Mackheath, the anti-hero, is something of a ladies man as well as being a master criminal and violent leader of a gang of thieves.  Rory Kinnear isn’t the obvious choice for playing a villain who can get any woman he wants into bed, but he does fulfill the criteria laid down by Brecht who suggests that Mackheath should be a “short, stocky man of about 40”.  What Kinnear may lack in sexual magnetism, he more than makes up for in his acting and vocal ability and is the perfect unemotional psychopath.

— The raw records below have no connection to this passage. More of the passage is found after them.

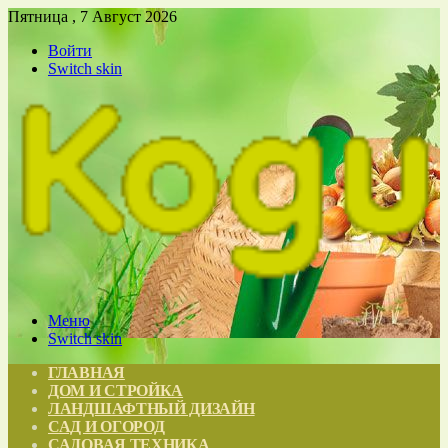
Пятница , 7 Август 2026
Войти
Switch skin
Меню
Switch skin
ГЛАВНАЯ
ДОМ И СТРОЙКА
ЛАНДШАФТНЫЙ ДИЗАЙН
САД И ОГОРОД
САДОВАЯ ТЕХНИКА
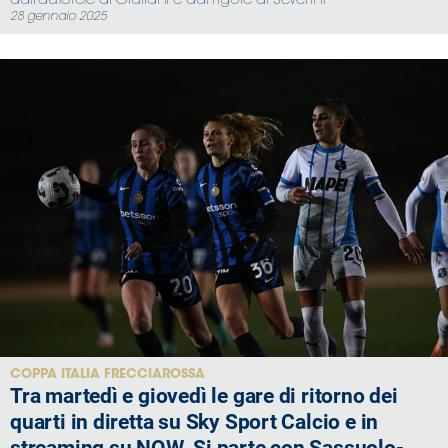
dall'autorete di Giuliani e dal rigore di Severini
28 gennaio 2025
COPPA ITALIA FRECCIAROSSA
Tra martedì e giovedì le gare di ritorno dei
quarti in diretta su Sky Sport Calcio e in
streaming su NOW. Si parte con Sassuolo-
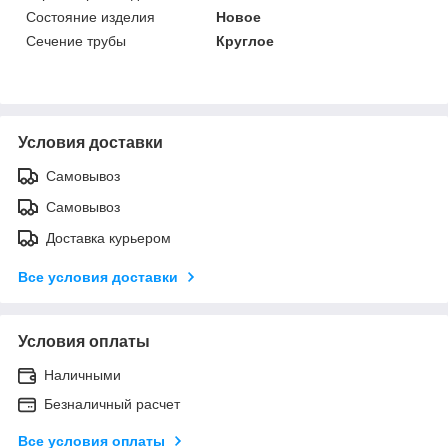
Состояние изделия
Новое
Сечение трубы
Круглое
Условия доставки
Самовывоз
Самовывоз
Доставка курьером
Все условия доставки
Условия оплаты
Наличными
Безналичный расчет
Все условия оплаты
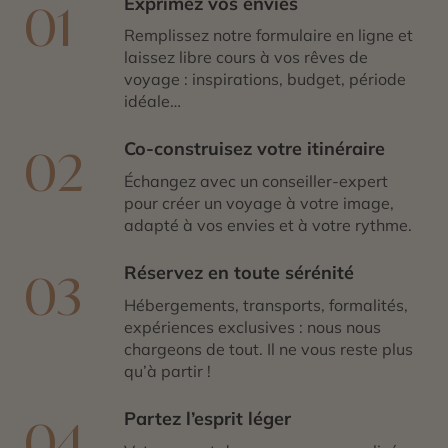
Exprimez vos envies
01
Remplissez notre formulaire en ligne et
laissez libre cours à vos rêves de
voyage : inspirations, budget, période
idéale…
Co-construisez votre itinéraire
02
Échangez avec un conseiller-expert
pour créer un voyage à votre image,
adapté à vos envies et à votre rythme.
Réservez en toute sérénité
03
Hébergements, transports, formalités,
expériences exclusives : nous nous
chargeons de tout. Il ne vous reste plus
qu’à partir !
Partez l’esprit léger
04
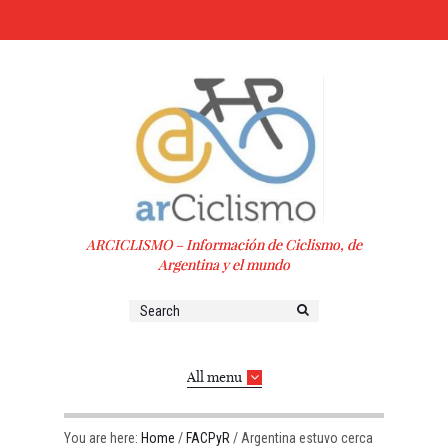
ARCICLISMO – Información de Ciclismo, de
Argentina y el mundo
All menu
You are here:
Home
/
FACPyR
/
Argentina estuvo cerca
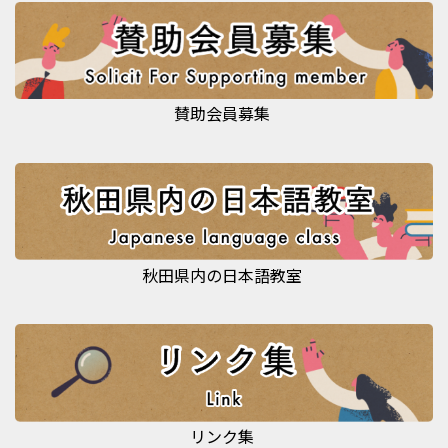
賛助会員募集
秋田県内の日本語教室
リンク集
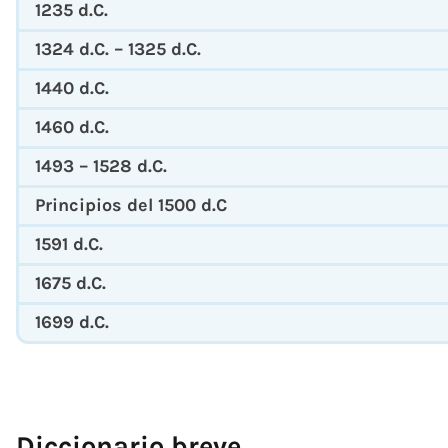
1235 d.C.
1324 d.C. – 1325 d.C.
1440 d.C.
1460 d.C.
1493 – 1528 d.C.
Principios del 1500 d.C
1591 d.C.
1675 d.C.
1699 d.C.
Diccionario breve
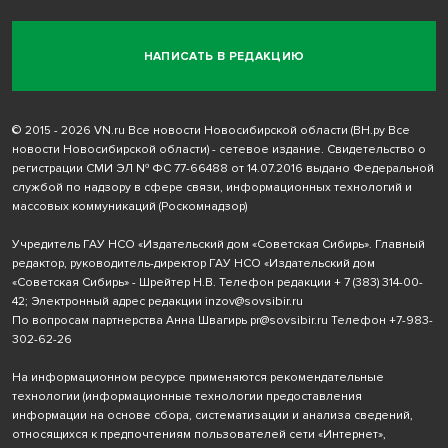
НАПИСАТЬ В РЕДАКЦИЮ
© 2015 - 2026 VN.ru Все новости Новосибирской области (ВН.ру Все
новости Новосибирской области) - сетевое издание. Свидетельство о
регистрации СМИ ЭЛ № ФС 77-66488 от 14.07.2016 выдано Федеральной
службой по надзору в сфере связи, информационных технологий и
массовых коммуникаций (Роскомнадзор)
Учредитель ГАУ НСО «Издательский дом «Советская Сибирь». Главный
редактор, руководитель-директор ГАУ НСО «Издательский дом
«Советская Сибирь» - Шрейтер Н.В. Телефон редакции
+ 7 (383) 314-00-
42
; Электронный адрес редакции
inzov@sovsibir.ru
По вопросам партнерства Анна Швагирь
pr@sovsibir.ru
Телефон
+7-983-
302-62-26
На информационном ресурсе применяются рекомендательные
технологии
(информационные технологии предоставления
информации на основе сбора, систематизации и анализа сведений,
относящихся к предпочтениям пользователей сети «Интернет»,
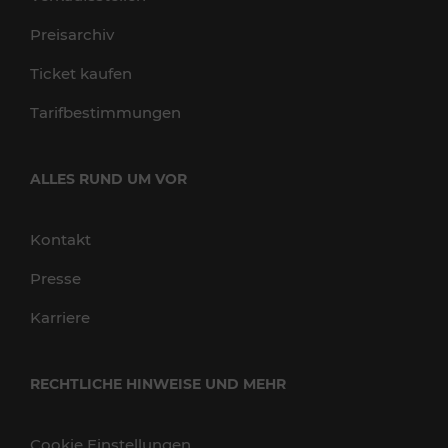
Preisarchiv
Ticket kaufen
Tarifbestimmungen
ALLES RUND UM VOR
Kontakt
Presse
Karriere
RECHTLICHE HINWEISE UND MEHR
Cookie Einstellungen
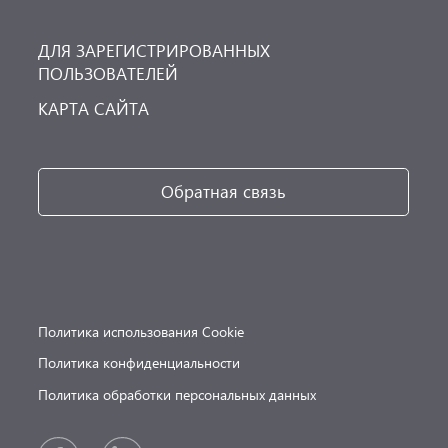
ДЛЯ ЗАРЕГИСТРИРОВАННЫХ
ПОЛЬЗОВАТЕЛЕЙ
КАРТА САЙТА
Обратная связь
Политика использования Cookie
Политика конфиденциальности
Политика обработки персональных данных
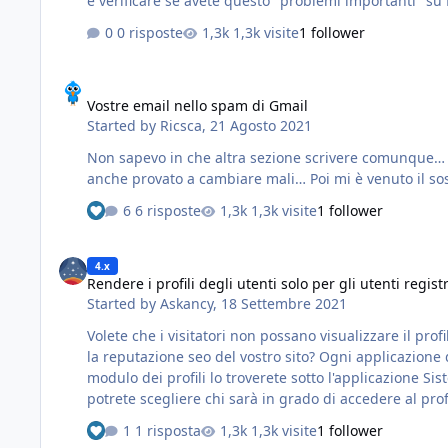
0 risposte
1,3k visite
1 follower
Vostre email nello spam di Gmail
Vostre email nello spam di Gmail
Started by
Ricsca
,
21 Agosto 2021
Non sapevo in che altra sezione scrivere comunque… Gmail mette le vostre email nella cartella spam. Mi sono appena registrato e non vedevo l’email con il link di convalida, H
anche provato a cambiare mali… Poi mi è venuto il sosp
6 risposte
1,3k visite
1 follower
Rendere i profili degli utenti solo per gli utenti registrati
4.x
Rendere i profili degli utenti solo per gli utenti registr
Started by
Askancy
,
18 Settembre 2021
Volete che i visitatori non possano visualizzare il prof
la reputazione seo del vostro sito? Ogni applicazione di IP.Board è composta da tanti moduli. I profili del forum fanno parte del Core, del sistema principale di IP.Suite quindi il
modulo dei profili lo troverete sotto l'applicazione Sistema, per farlo vi basterà andare in: AdminCP->
potrete scegliere chi sarà in grado di accedere al prof
1 risposta
1,3k visite
1 follower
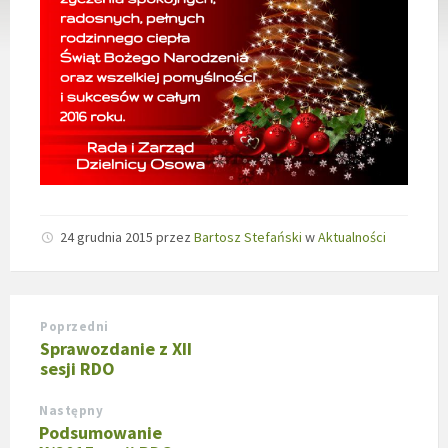
24 grudnia 2015
przez
Bartosz Stefański
w
Aktualności
Poprzedni
Sprawozdanie z XII
sesji RDO
Następny
Podsumowanie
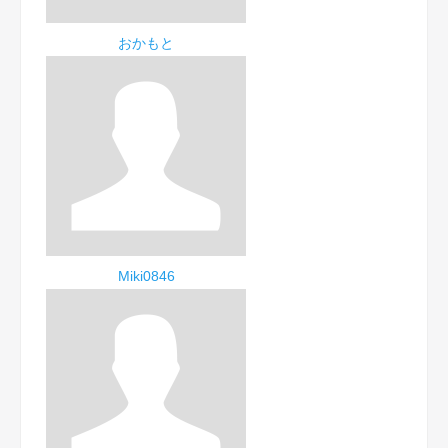
おかもと
Miki0846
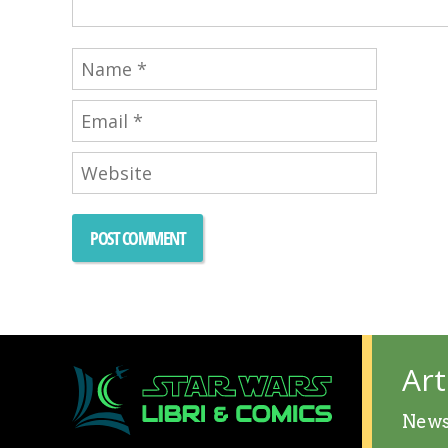
Art
New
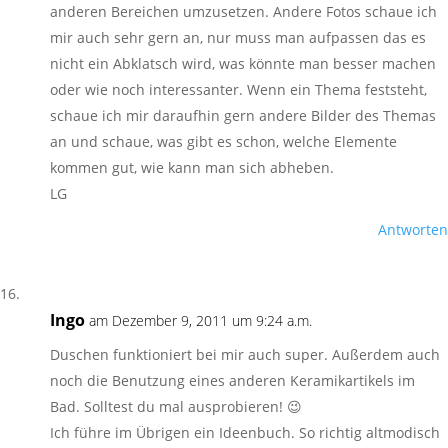
anderen Bereichen umzusetzen. Andere Fotos schaue ich
mir auch sehr gern an, nur muss man aufpassen das es
nicht ein Abklatsch wird, was könnte man besser machen
oder wie noch interessanter. Wenn ein Thema feststeht,
schaue ich mir daraufhin gern andere Bilder des Themas
an und schaue, was gibt es schon, welche Elemente
kommen gut, wie kann man sich abheben.
LG
Antworten
Ingo
am Dezember 9, 2011 um 9:24 a.m.
Duschen funktioniert bei mir auch super. Außerdem auch
noch die Benutzung eines anderen Keramikartikels im
Bad. Solltest du mal ausprobieren! 😉
Ich führe im Übrigen ein Ideenbuch. So richtig altmodisch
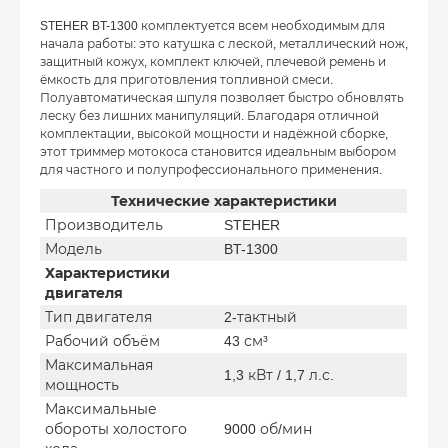
STEHER BT-1300 комплектуется всем необходимым для
начала работы: это катушка с леской, металлический нож,
защитный кожух, комплект ключей, плечевой ремень и
ёмкость для приготовления топливной смеси.
Полуавтоматическая шпуля позволяет быстро обновлять
леску без лишних манипуляций. Благодаря отличной
комплектации, высокой мощности и надёжной сборке,
этот триммер мотокоса становится идеальным выбором
для частного и полупрофессионального применения.
Технические характеристики
Производитель
STEHER
Модель
BT-1300
Характеристики
двигателя
Тип двигателя
2-тактный
Рабочий объём
43 см³
Максимальная
1,3 кВт / 1,7 л.с.
мощность
Максимальные
обороты холостого
9000 об/мин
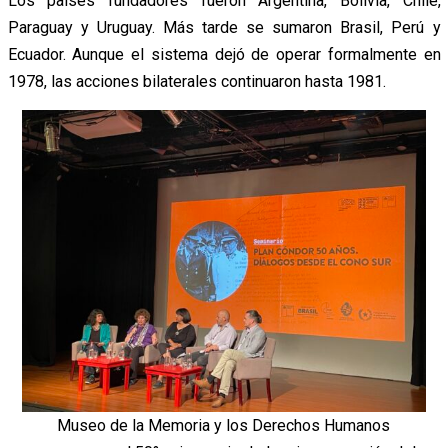
Los países fundadores fueron Argentina, Bolivia, Chile,
Paraguay y Uruguay. Más tarde se sumaron Brasil, Perú y
Ecuador. Aunque el sistema dejó de operar formalmente en
1978, las acciones bilaterales continuaron hasta 1981.
Museo de la Memoria y los Derechos Humanos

There are plenty more noteworthy cast members, not least Nick Holder’s corrupt Peachum, another member of London’s criminal fraternity who runs the city’s beggars.  Horrified on discovering that the sinister Macheath has married his daughter, Polly, he is determined to wreak revenge.  The rotund and dandyish Holder is dressed as a grotesque, complete with heels and black wig, whilst his wife, Celia, a deliciously over the top Haydn Gwynne, is clad head to toe in a clingy red dress, the perfect vamp.  The vocals from Rosalie Craig as the sharp-witted and canny Polly, Debbie Kurup’s Lucy Brown, Polly’s main rival for Mackie’s affections and Sharon Small’s drug addicted prostitute, Jenny Diver are all spot on. 
Vicky Mortimer has designed a set within a set, comprising flimsy movable screens and scaffolding, easily demolished and depicting the insecure lives these poor unfortunates are forced to endure.  Their existence is neither cheery nor sunny.

That’s not to say that The Threepenny Opera is all doom and gloom.  There are many laughs in this vulgar satire that cocks a snook at various modern social ills, and the casting of the disabled and speech-impaired actor Jamie Beddard as Matthias, aka The Shadow is inspired. 

Whilst there were a couple of moments during Act I when I doubted my attention could be held for the entire play, Act II more than lived up to expectations.  Rufus Norris is onto a winner with this unusual and exuberant musical that mixes cabaret with jazz and delights and shocks in equal measure.  And let’s not forget Musical Director David Shrubsole, whose use of an eight-piece band, in action on stage rather than an orchestra pit ensures that the songs propel the action perfectly.